## Exercise description
Output only the lines below from the one holding "NKU’s Wood to" down to the one holding "This is mostly", both end lines included and every picture dropped.

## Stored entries
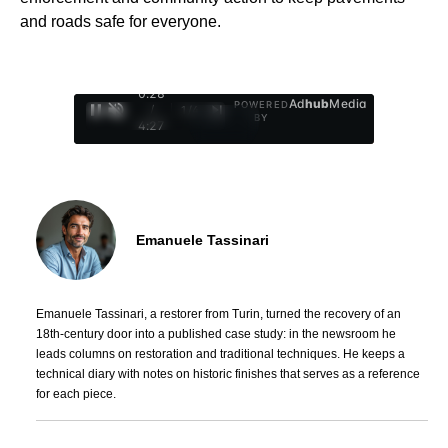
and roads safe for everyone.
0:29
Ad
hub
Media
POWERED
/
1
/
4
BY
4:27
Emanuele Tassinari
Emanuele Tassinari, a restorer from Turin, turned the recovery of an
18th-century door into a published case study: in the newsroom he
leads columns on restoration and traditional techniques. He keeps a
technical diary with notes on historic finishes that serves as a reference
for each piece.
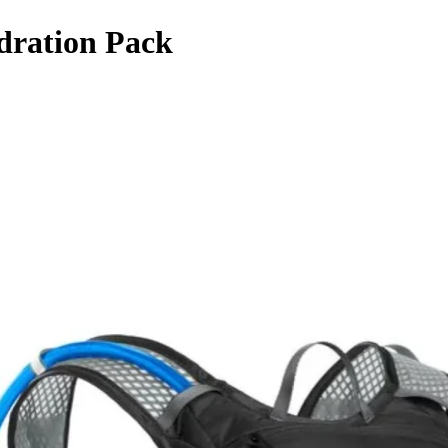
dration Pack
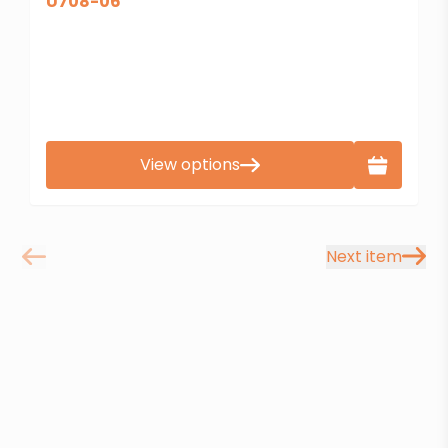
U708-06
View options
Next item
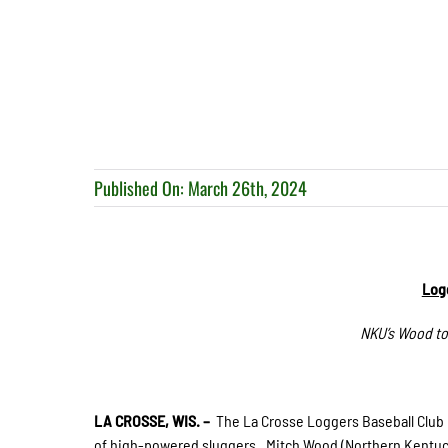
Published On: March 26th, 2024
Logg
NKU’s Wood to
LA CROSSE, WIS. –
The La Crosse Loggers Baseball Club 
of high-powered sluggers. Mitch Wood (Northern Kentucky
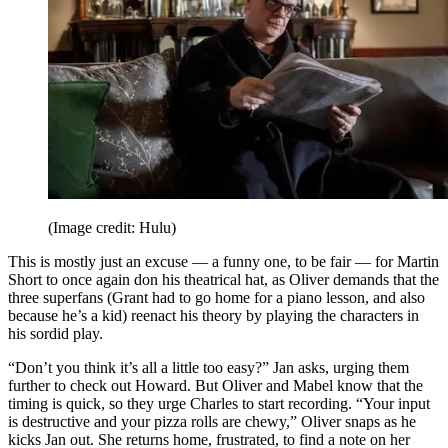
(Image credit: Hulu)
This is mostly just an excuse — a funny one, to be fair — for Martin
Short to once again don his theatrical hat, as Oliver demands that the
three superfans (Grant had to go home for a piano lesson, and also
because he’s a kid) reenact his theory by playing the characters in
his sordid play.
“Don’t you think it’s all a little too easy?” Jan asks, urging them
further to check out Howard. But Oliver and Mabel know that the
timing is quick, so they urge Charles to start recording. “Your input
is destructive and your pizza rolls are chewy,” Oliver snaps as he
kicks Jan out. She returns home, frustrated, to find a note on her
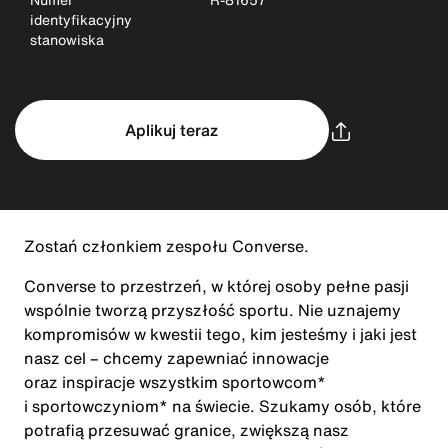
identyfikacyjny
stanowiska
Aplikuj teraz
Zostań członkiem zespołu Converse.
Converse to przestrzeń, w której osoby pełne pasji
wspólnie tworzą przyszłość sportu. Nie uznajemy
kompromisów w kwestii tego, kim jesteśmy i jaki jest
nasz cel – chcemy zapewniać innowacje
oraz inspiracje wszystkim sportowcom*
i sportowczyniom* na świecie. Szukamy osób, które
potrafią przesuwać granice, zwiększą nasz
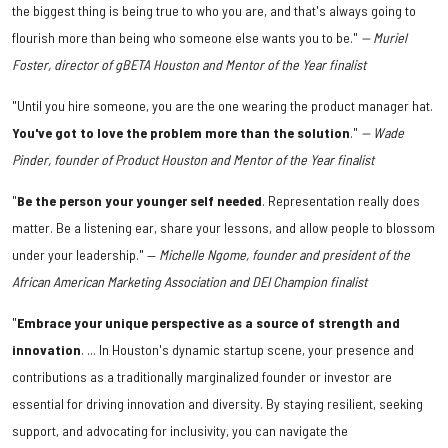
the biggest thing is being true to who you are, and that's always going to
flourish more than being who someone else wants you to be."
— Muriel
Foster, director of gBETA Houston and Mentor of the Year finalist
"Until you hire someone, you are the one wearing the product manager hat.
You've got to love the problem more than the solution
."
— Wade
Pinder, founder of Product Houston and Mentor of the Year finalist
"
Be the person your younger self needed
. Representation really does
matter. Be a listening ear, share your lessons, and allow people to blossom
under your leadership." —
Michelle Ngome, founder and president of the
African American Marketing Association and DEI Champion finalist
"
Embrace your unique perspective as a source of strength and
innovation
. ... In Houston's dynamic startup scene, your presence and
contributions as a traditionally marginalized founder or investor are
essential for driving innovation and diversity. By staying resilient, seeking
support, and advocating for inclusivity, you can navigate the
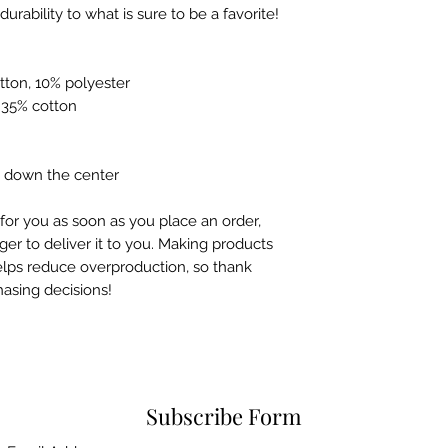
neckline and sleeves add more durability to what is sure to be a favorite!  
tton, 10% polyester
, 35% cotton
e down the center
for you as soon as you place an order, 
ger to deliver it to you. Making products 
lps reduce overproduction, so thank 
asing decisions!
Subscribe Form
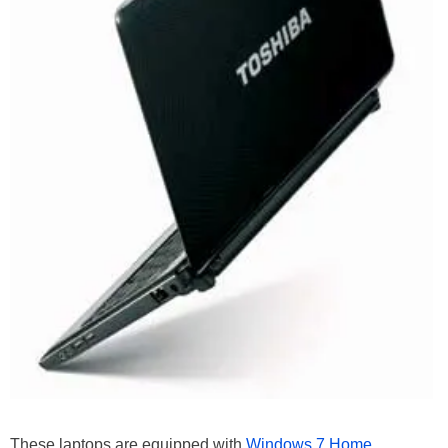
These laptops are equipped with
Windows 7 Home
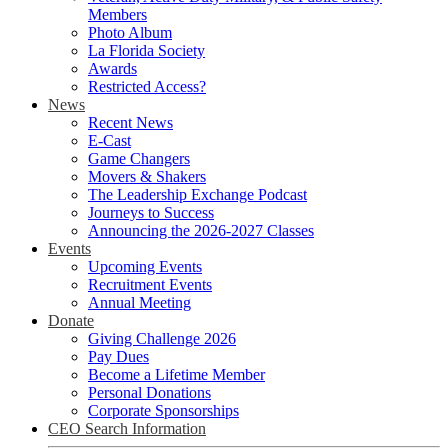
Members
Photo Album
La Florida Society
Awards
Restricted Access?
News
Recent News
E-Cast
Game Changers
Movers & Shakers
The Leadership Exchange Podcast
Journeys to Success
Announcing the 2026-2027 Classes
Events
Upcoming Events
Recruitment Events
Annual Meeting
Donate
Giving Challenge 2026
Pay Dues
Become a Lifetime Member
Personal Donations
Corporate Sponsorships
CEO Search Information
--
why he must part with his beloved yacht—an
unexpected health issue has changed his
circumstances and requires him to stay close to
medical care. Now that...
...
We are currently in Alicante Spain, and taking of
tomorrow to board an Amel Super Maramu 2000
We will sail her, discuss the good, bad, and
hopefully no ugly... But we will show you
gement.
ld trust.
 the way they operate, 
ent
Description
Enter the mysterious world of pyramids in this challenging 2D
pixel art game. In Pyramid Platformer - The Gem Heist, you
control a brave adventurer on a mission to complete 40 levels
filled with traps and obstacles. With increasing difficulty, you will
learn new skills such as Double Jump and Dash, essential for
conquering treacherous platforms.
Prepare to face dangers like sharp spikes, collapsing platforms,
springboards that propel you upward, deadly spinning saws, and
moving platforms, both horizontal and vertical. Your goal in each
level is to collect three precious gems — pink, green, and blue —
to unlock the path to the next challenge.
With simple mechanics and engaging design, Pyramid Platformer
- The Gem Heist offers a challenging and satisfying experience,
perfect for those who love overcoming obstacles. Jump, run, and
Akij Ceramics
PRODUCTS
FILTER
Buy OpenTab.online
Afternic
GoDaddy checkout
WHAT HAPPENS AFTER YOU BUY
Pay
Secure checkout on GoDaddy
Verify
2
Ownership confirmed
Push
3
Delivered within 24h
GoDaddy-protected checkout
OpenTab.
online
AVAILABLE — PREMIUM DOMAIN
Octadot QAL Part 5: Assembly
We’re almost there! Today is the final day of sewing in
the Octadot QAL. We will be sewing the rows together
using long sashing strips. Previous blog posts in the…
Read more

## Result of this task
NKU’s Wood to
LA CROSSE, WIS. –
The La Crosse Loggers Baseball Club 
of high-powered sluggers. Mitch Wood (Northern Kentucky
(Image credit: Hulu)
This is mostly just an excuse — a funny one, to be fair — for Martin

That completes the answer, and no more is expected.